ASSIGNMENT: The answer must be an exact copy of the listing below.

RECORDS TO PROCESS:
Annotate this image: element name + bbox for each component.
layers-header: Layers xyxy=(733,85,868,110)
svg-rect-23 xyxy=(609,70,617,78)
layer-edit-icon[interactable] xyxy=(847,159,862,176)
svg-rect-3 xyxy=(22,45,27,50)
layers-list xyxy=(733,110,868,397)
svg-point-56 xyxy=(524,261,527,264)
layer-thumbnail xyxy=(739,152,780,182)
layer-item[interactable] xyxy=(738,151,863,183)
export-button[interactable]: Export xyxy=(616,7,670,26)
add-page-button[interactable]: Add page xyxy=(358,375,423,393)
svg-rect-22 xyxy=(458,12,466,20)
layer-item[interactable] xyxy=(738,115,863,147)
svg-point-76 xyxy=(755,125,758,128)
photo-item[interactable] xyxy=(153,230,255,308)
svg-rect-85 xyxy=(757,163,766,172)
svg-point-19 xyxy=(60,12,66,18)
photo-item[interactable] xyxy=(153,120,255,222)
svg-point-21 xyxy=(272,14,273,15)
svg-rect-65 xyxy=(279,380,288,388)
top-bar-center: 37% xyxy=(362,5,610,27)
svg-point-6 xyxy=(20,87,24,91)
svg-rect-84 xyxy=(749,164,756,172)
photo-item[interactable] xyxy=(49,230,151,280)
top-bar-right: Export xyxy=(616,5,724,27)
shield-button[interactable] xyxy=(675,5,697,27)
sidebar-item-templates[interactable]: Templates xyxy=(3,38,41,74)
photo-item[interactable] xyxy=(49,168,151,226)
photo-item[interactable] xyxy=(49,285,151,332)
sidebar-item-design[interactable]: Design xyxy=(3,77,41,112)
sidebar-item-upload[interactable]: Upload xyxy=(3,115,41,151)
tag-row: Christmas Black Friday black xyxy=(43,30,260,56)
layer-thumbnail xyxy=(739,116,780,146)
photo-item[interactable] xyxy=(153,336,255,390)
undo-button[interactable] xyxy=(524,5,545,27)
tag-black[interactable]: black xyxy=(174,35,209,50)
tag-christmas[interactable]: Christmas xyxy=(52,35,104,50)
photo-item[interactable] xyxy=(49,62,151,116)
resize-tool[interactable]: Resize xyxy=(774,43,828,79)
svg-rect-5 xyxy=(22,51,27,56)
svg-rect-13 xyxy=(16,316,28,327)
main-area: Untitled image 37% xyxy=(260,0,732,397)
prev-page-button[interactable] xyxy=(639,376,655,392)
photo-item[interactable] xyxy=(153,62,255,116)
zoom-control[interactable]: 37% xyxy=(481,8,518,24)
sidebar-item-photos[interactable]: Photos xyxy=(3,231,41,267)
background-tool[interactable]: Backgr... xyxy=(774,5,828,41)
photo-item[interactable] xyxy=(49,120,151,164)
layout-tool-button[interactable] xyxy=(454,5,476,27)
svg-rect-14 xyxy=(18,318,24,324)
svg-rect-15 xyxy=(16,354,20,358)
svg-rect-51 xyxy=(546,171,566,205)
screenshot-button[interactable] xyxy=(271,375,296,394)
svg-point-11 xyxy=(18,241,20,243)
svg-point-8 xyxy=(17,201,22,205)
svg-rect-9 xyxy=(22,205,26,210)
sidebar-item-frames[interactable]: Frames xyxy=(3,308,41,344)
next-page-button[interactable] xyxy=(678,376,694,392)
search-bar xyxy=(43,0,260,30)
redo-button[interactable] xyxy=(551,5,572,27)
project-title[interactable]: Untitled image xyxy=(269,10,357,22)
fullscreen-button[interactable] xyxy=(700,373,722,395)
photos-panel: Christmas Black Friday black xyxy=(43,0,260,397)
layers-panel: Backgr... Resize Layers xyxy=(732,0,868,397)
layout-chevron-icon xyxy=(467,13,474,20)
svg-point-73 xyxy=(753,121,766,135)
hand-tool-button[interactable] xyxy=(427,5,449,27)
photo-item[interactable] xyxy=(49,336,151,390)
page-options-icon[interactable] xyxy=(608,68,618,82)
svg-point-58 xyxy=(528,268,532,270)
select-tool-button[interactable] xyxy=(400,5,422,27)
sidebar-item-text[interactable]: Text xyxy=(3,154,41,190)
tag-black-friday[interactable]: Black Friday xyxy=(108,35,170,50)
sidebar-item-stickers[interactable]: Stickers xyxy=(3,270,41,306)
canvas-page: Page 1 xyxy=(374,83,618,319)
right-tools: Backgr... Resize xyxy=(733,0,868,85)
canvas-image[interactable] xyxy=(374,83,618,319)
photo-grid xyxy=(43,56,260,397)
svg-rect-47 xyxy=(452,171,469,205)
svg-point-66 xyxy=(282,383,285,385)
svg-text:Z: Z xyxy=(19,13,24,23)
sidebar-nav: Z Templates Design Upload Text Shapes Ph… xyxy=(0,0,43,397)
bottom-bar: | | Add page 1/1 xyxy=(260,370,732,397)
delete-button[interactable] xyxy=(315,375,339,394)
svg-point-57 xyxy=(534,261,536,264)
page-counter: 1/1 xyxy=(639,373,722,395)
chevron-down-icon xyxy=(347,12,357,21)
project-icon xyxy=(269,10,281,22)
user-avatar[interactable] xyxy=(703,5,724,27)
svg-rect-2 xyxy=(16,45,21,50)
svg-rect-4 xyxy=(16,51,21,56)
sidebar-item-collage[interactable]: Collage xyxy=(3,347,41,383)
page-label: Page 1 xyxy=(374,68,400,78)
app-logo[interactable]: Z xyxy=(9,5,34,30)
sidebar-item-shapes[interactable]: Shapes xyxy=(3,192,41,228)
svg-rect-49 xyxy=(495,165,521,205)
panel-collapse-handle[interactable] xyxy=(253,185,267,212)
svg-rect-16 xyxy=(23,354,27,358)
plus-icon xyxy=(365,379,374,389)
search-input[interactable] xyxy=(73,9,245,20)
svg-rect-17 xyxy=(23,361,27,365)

EXPECTED ANSWER:
Annotate this image: element name + bbox for each component.
layers-header: Layers xyxy=(733,85,868,110)
svg-rect-23 xyxy=(609,70,617,78)
layer-edit-icon[interactable] xyxy=(847,159,862,176)
svg-rect-3 xyxy=(22,45,27,50)
layers-list xyxy=(733,110,868,397)
svg-point-56 xyxy=(524,261,527,264)
layer-thumbnail xyxy=(739,152,780,182)
layer-item[interactable] xyxy=(738,151,863,183)
export-button[interactable]: Export xyxy=(616,7,670,26)
add-page-button[interactable]: Add page xyxy=(358,375,423,393)
svg-rect-22 xyxy=(458,12,466,20)
layer-item[interactable] xyxy=(738,115,863,147)
svg-point-76 xyxy=(755,125,758,128)
photo-item[interactable] xyxy=(153,230,255,308)
svg-rect-85 xyxy=(757,163,766,172)
svg-point-19 xyxy=(60,12,66,18)
photo-item[interactable] xyxy=(153,120,255,222)
svg-point-21 xyxy=(272,14,273,15)
svg-rect-65 xyxy=(279,380,288,388)
top-bar-center: 37% xyxy=(362,5,610,27)
svg-point-6 xyxy=(20,87,24,91)
svg-rect-84 xyxy=(749,164,756,172)
photo-item[interactable] xyxy=(49,230,151,280)
top-bar-right: Export xyxy=(616,5,724,27)
shield-button[interactable] xyxy=(675,5,697,27)
sidebar-item-templates[interactable]: Templates xyxy=(3,38,41,74)
photo-item[interactable] xyxy=(49,168,151,226)
photo-item[interactable] xyxy=(49,285,151,332)
sidebar-item-design[interactable]: Design xyxy=(3,77,41,112)
sidebar-item-upload[interactable]: Upload xyxy=(3,115,41,151)
tag-row: Christmas Black Friday black xyxy=(43,30,260,56)
layer-thumbnail xyxy=(739,116,780,146)
photo-item[interactable] xyxy=(153,336,255,390)
undo-button[interactable] xyxy=(524,5,545,27)
tag-black[interactable]: black xyxy=(174,35,209,50)
tag-christmas[interactable]: Christmas xyxy=(52,35,104,50)
photo-item[interactable] xyxy=(49,62,151,116)
resize-tool[interactable]: Resize xyxy=(774,43,828,79)
svg-rect-5 xyxy=(22,51,27,56)
svg-rect-13 xyxy=(16,316,28,327)
main-area: Untitled image 37% xyxy=(260,0,732,397)
prev-page-button[interactable] xyxy=(639,376,655,392)
photo-item[interactable] xyxy=(153,62,255,116)
zoom-control[interactable]: 37% xyxy=(481,8,518,24)
sidebar-item-photos[interactable]: Photos xyxy=(3,231,41,267)
background-tool[interactable]: Backgr... xyxy=(774,5,828,41)
photo-item[interactable] xyxy=(49,120,151,164)
layout-tool-button[interactable] xyxy=(454,5,476,27)
svg-rect-14 xyxy=(18,318,24,324)
svg-rect-15 xyxy=(16,354,20,358)
svg-rect-51 xyxy=(546,171,566,205)
screenshot-button[interactable] xyxy=(271,375,296,394)
svg-point-11 xyxy=(18,241,20,243)
svg-point-8 xyxy=(17,201,22,205)
svg-rect-9 xyxy=(22,205,26,210)
sidebar-item-frames[interactable]: Frames xyxy=(3,308,41,344)
next-page-button[interactable] xyxy=(678,376,694,392)
search-bar xyxy=(43,0,260,30)
redo-button[interactable] xyxy=(551,5,572,27)
project-title[interactable]: Untitled image xyxy=(269,10,357,22)
fullscreen-button[interactable] xyxy=(700,373,722,395)
photos-panel: Christmas Black Friday black xyxy=(43,0,260,397)
layers-panel: Backgr... Resize Layers xyxy=(732,0,868,397)
layout-chevron-icon xyxy=(467,13,474,20)
svg-point-73 xyxy=(753,121,766,135)
hand-tool-button[interactable] xyxy=(427,5,449,27)
photo-item[interactable] xyxy=(49,336,151,390)
page-options-icon[interactable] xyxy=(608,68,618,82)
svg-point-58 xyxy=(528,268,532,270)
select-tool-button[interactable] xyxy=(400,5,422,27)
sidebar-item-text[interactable]: Text xyxy=(3,154,41,190)
tag-black-friday[interactable]: Black Friday xyxy=(108,35,170,50)
sidebar-item-stickers[interactable]: Stickers xyxy=(3,270,41,306)
canvas-page: Page 1 xyxy=(374,83,618,319)
right-tools: Backgr... Resize xyxy=(733,0,868,85)
canvas-image[interactable] xyxy=(374,83,618,319)
photo-grid xyxy=(43,56,260,397)
svg-rect-47 xyxy=(452,171,469,205)
svg-point-66 xyxy=(282,383,285,385)
svg-text:Z: Z xyxy=(19,13,24,23)
sidebar-nav: Z Templates Design Upload Text Shapes Ph… xyxy=(0,0,43,397)
bottom-bar: | | Add page 1/1 xyxy=(260,370,732,397)
delete-button[interactable] xyxy=(315,375,339,394)
svg-point-57 xyxy=(534,261,536,264)
page-counter: 1/1 xyxy=(639,373,722,395)
chevron-down-icon xyxy=(347,12,357,21)
project-icon xyxy=(269,10,281,22)
user-avatar[interactable] xyxy=(703,5,724,27)
svg-rect-2 xyxy=(16,45,21,50)
svg-rect-4 xyxy=(16,51,21,56)
sidebar-item-collage[interactable]: Collage xyxy=(3,347,41,383)
page-label: Page 1 xyxy=(374,68,400,78)
app-logo[interactable]: Z xyxy=(9,5,34,30)
sidebar-item-shapes[interactable]: Shapes xyxy=(3,192,41,228)
svg-rect-49 xyxy=(495,165,521,205)
panel-collapse-handle[interactable] xyxy=(253,185,267,212)
svg-rect-16 xyxy=(23,354,27,358)
plus-icon xyxy=(365,379,374,389)
search-input[interactable] xyxy=(73,9,245,20)
svg-rect-17 xyxy=(23,361,27,365)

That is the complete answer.